How automation can streamline multi-cloud management

How automation can streamline multi-cloud management

Hope Powers, Vice President – ANZ, Dynatrace, explains how to increase rates of automation of manual tasks can streamline multi-cloud management.

Cloud computing platforms have grown to become an integral component of many organization’s IT infrastructures. The flexibility and cost savings they offer have made them a compelling choice.

Hope Powers, Vice President – ANZ, at Dynatrace

Increasingly, however, organizations are coming to realize that their cloud requirements cannot be adequately served by a single provider. They are migrating their digital resources on to multiple clouds, each best suited to a particular workload.

This trend is causing the overall pace of cloud adoption to increase. Indeed, research company IDC forecasts that total worldwide spending on cloud services will top US$1.3 trillion by 2025.

Growing complexity

While making use of multiple clouds can deliver significant technical and business benefits, they come at the cost of increased complexity. IT teams find themselves having to manage different workloads in different environments and ensuring everything functions as a cohesive whole.

IT operations (ITOps) teams find they have to spend more time on day-to-day management rather than focusing their attention on more innovative projects. Dynatrace research has found ITOps teams spend almost half (42%) of their time on manual, routine work ‘just to keep the lights on’ across their infrastructure.

Clearly a more sustainable approach to infrastructure management is required. The approach needs to be one that improves visibility of multi-cloud environments and automates many manual tasks to free up IT teams.

Increased complexity can also have a detrimental impact on the customer experience. If outages are occurring on a more regular basis or overall performance declines, customers are more likely to seek an alternative.

For this reason, it is vital that IT teams have complete visibility of their organization’s entire IT infrastructure. Unfortunately, in many cases, this visibility has so far proved to be elusive and much more work is still required.

The challenge of management

The management challenges caused by the adoption of a multi-cloud strategy occur for a range of reasons.

Firstly, each cloud platform comes with its own native monitoring tools, such as Amazon CloudWatch or Azure Monitor. ITOps teams therefore need to learn to operate an increasing number of monitoring tools, each with its own unique features.

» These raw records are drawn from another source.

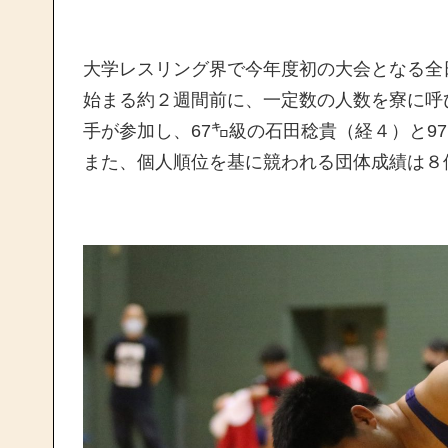
大学レスリング界で今年度初の大会となる全
始まる約２週間前に、一定数の人数を寮に呼
手が参加し、67㌔級の石田稔貴（経４）と9
また、個人順位を基に競われる団体成績は８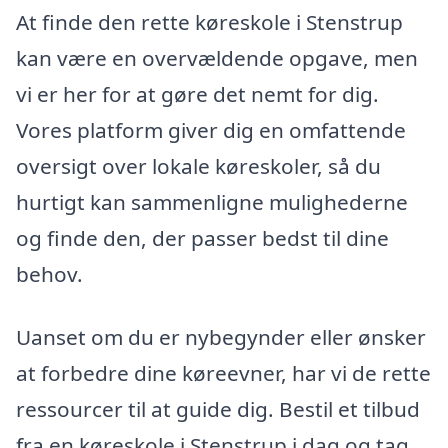
At finde den rette køreskole i Stenstrup
kan være en overvældende opgave, men
vi er her for at gøre det nemt for dig.
Vores platform giver dig en omfattende
oversigt over lokale køreskoler, så du
hurtigt kan sammenligne mulighederne
og finde den, der passer bedst til dine
behov.
Uanset om du er nybegynder eller ønsker
at forbedre dine køreevner, har vi de rette
ressourcer til at guide dig. Bestil et tilbud
fra en køreskole i Stenstrup i dag og tag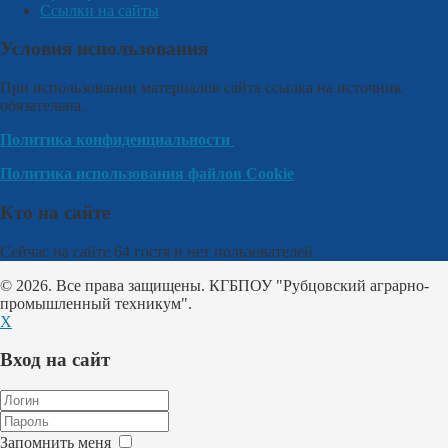
Ссылки на сайты
Условия использования
При использовании материалов сайта ссылка на источник
обязательна.
Политика конфиденциальности
Политика использования файлов Cookie
Кто на сайте
Сейчас на сайте 64 гостя и нет пользователей
© 2026. Все права защищены. КГБПОУ "Рубцовский аграрно-
промышленный техникум".
X
Вход на сайт
Запомнить меня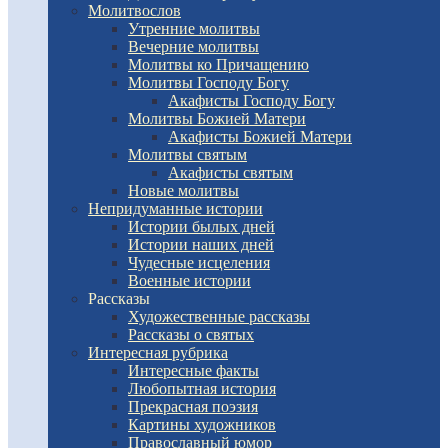
Молитвослов
Утренние молитвы
Вечерние молитвы
Молитвы ко Причащению
Молитвы Господу Богу
Акафисты Господу Богу
Молитвы Божией Матери
Акафисты Божией Матери
Молитвы святым
Акафисты святым
Новые молитвы
Непридуманные истории
Истории былых дней
Истории наших дней
Чудесные исцеления
Военные истории
Рассказы
Художественные рассказы
Рассказы о святых
Интересная рубрика
Интересные факты
Любопытная история
Прекрасная поэзия
Картины художников
Православный юмор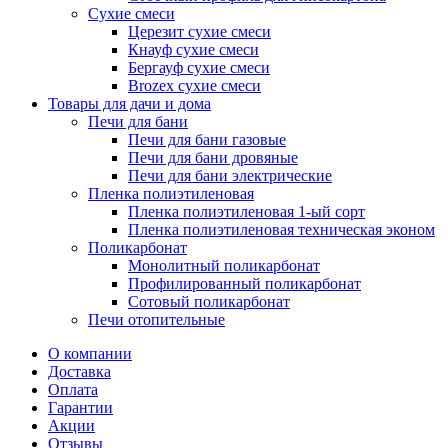
Сухие смеси
Церезит сухие смеси
Кнауф сухие смеси
Бергауф сухие смеси
Brozex сухие смеси
Товары для дачи и дома
Печи для бани
Печи для бани газовые
Печи для бани дровяные
Печи для бани электрические
Пленка полиэтиленовая
Пленка полиэтиленовая 1-ый сорт
Пленка полиэтиленовая техническая эконом
Поликарбонат
Монолитный поликарбонат
Профилированный поликарбонат
Сотовый поликарбонат
Печи отопительные
О компании
Доставка
Оплата
Гарантии
Акции
Отзывы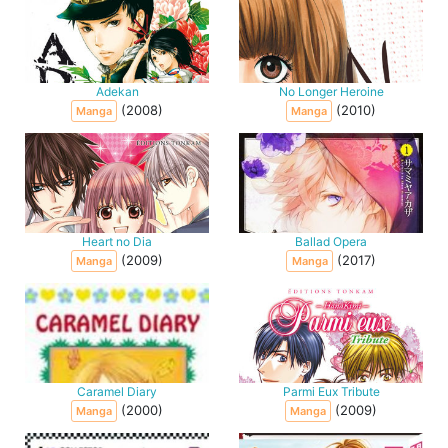
Adekan
No Longer Heroine
(2008)
(2010)
Manga
Manga
Heart no Dia
Ballad Opera
(2009)
(2017)
Manga
Manga
Caramel Diary
Parmi Eux Tribute
(2000)
(2009)
Manga
Manga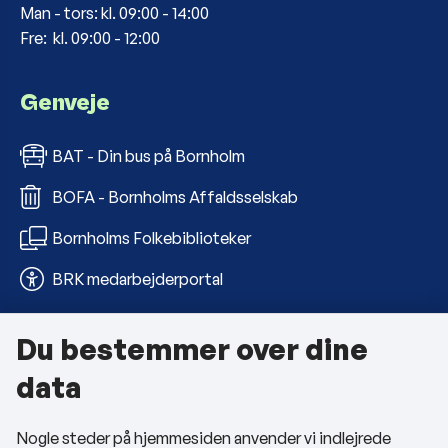
Man - tors: kl. 09:00 - 14:00
Fre: kl. 09:00 - 12:00
Genveje
BAT - Din bus på Bornholm
BOFA - Bornholms Affaldsselskab
Bornholms Folkebiblioteker
BRK medarbejderportal
Du bestemmer over dine
Om kommunen
data
Kontakt os
Nogle steder på hjemmesiden anvender vi indlejrede
Telefon- og åbningstider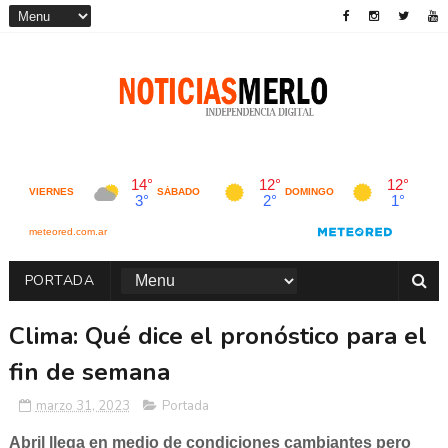
PORTADA
Clima: Qué dice el pronóstico para el
fin de semana
marzo 31, 2023
Portada
Abril llega en medio de condiciones cambiantes pero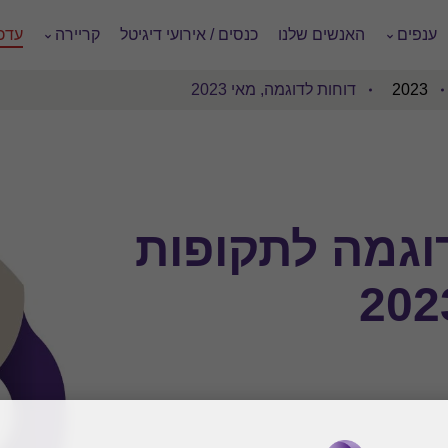
ענפים
האנשים שלנו
כנסים / אירועי דיגיטל
קריירה
עדכו
2023
דוחות לדוגמה, מאי 2023
וגמה לתקופות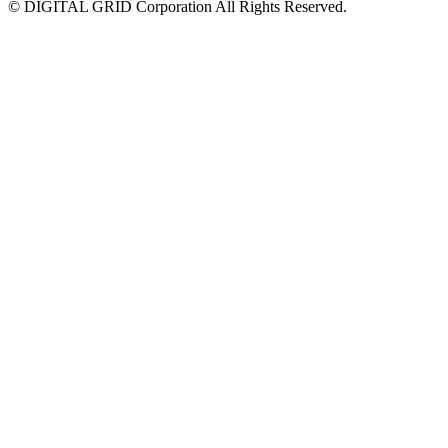
© DIGITAL GRID Corporation All Rights Reserved.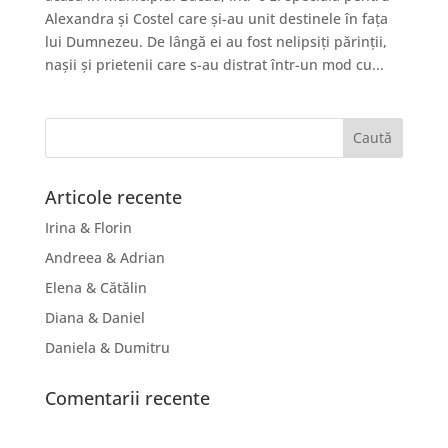
Alexandra și Costel care și-au unit destinele în fața
lui Dumnezeu. De lângă ei au fost nelipsiți părinții,
nașii și prietenii care s-au distrat într-un mod cu...
Articole recente
Irina & Florin
Andreea & Adrian
Elena & Cătălin
Diana & Daniel
Daniela & Dumitru
Comentarii recente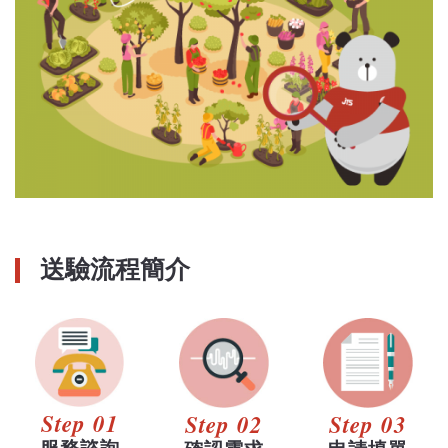
送驗流程簡介
Step 01
Step 02
Step 03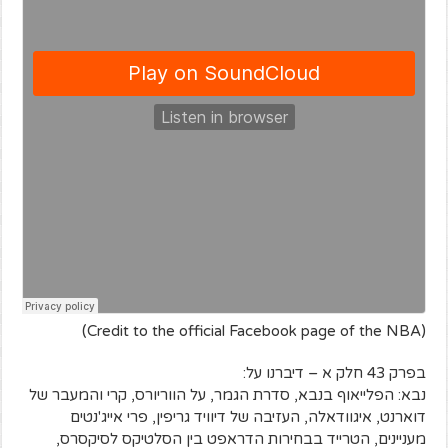
(Credit to the official Facebook page of the NBA)
בפרק 43 חלק א – דיברנו על:
נבא: הפלייאוף בנבא, סדרת הגמר, על הווריורס, קרי והמעבר של
דוארנט, איגוודאלה, העזיבה של דיוויד גריפין, פרי אייג'נטים
מעניינים, הטרייד בבחירות הדראפט בין הסלטיקס לסיקסרס,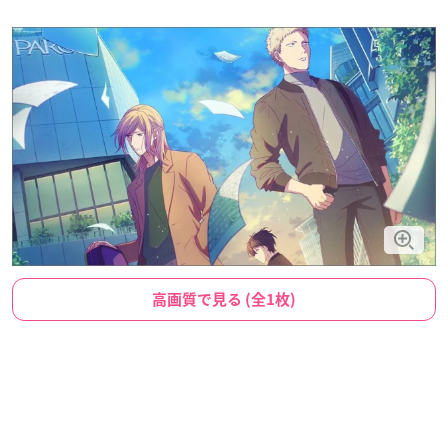
高画質で見る (全1枚)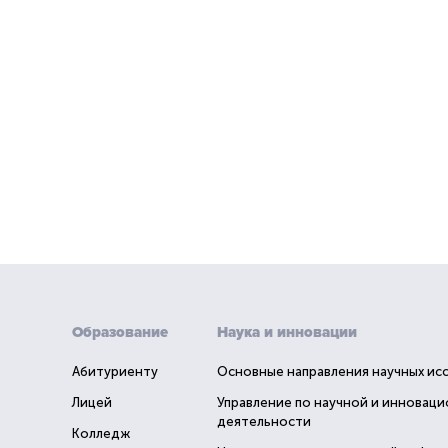
Образование
Наука и инновации
Абитуриенту
Основные направления научных ис
Лицей
Управление по научной и инновац
деятельности
Колледж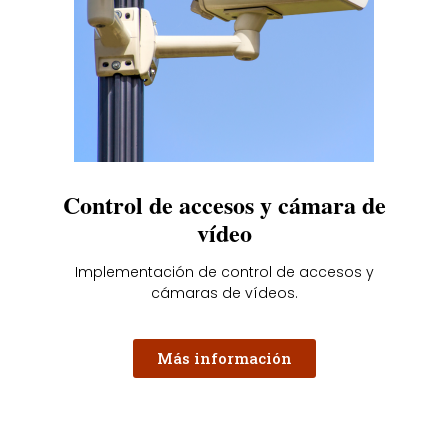
Control de accesos y cámara de
vídeo
Implementación de control de accesos y
cámaras de vídeos.
Más información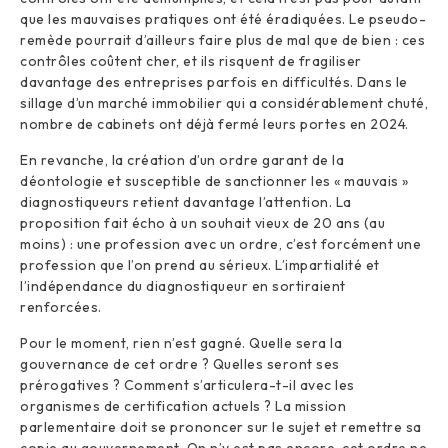
que les mauvaises pratiques ont été éradiquées. Le pseudo-
remède pourrait d’ailleurs faire plus de mal que de bien : ces
contrôles coûtent cher, et ils risquent de fragiliser
davantage des entreprises parfois en difficultés. Dans le
sillage d’un marché immobilier qui a considérablement chuté,
nombre de cabinets ont déjà fermé leurs portes en 2024.
En revanche, la création d’un ordre garant de la
déontologie et susceptible de sanctionner les « mauvais »
diagnostiqueurs retient davantage l’attention. La
proposition fait écho à un souhait vieux de 20 ans (au
moins) : une profession avec un ordre, c’est forcément une
profession que l’on prend au sérieux. L’impartialité et
l’indépendance du diagnostiqueur en sortiraient
renforcées.
Pour le moment, rien n’est gagné. Quelle sera la
gouvernance de cet ordre ? Quelles seront ses
prérogatives ? Comment s’articulera-t-il avec les
organismes de certification actuels ? La mission
parlementaire doit se prononcer sur le sujet et remettre sa
copie au gouvernement. On n’y est pas encore, cet ordre ne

These tools also need to be layered on top of traditional monitoring solutions to track activity across the entire infrastructure. Dynatrace research has found that, on average, organizations rely on seven different monitoring solutions to manage their multi-cloud environments.

The Kubernetes factor

A second factor that makes observability more elusive is the frequency of change within multi-cloud environments. While platforms such as Kubernetes give organizations the ability to scale their multi-cloud resources rapidly to match demand, the constant change makes it difficult for teams to monitor and manage performance effectively.

Typical Kubernetes environments also produce large volumes of data, which is impossible for ITOps teams to sift through manually. Adding further complexity, in their efforts to alleviate ‘tool sprawl’, teams often adopt a DIY approach to infrastructure monitoring, using open-source observability solutions to stitch together multiple tools. This generates wasted manual effort and is difficult to maintain.

Automation is the key

The answer to overcoming these challenges is to increase rates of automation of manual tasks. This will empower IT teams with a new approach to infrastructure monitoring, harnessing AIOps (Artificial Intelligence for IT operations) to streamline processes.

Taking this approach will eliminate blind spots by continuously discovering and instrumenting multi-cloud infrastructure as an organization’s IT environment changes. As a result, IT teams can achieve end-to-end observability without needing to invest time and effort in manual monitoring processes.

The approach will also help to automatically triage alerts and query observability data to surface the precise insights that IT teams need to deliver reliable digital experiences to users and customers. With this approach, AIOps can enable teams to understand the cause of any issues across a multi-cloud infrastructure and prioritize issues by business impact.

This, in turn, means that IT teams can focus on solving critical issues first and then focus effort on tasks that accelerate an organization’s Digital Transformation. Yet this will only be possible if the teams can consolidate observability data in one place. A consolidated view creates a single source of truth that provides the full context needed to drive effective automation.

Supporting innovation

As organizations continue their adoption of multi-cloud IT architectures, ensuring that their overall IT infrastructure is running smoothly is becoming critical to supporting both internal activity and customer services.

By embracing automation and putting it to work across the IT infrastructure, IT teams can ensure all systems are operating at maximum efficiency at all times. Then, the business benefits promised by a multi-cloud strategy will have been realized.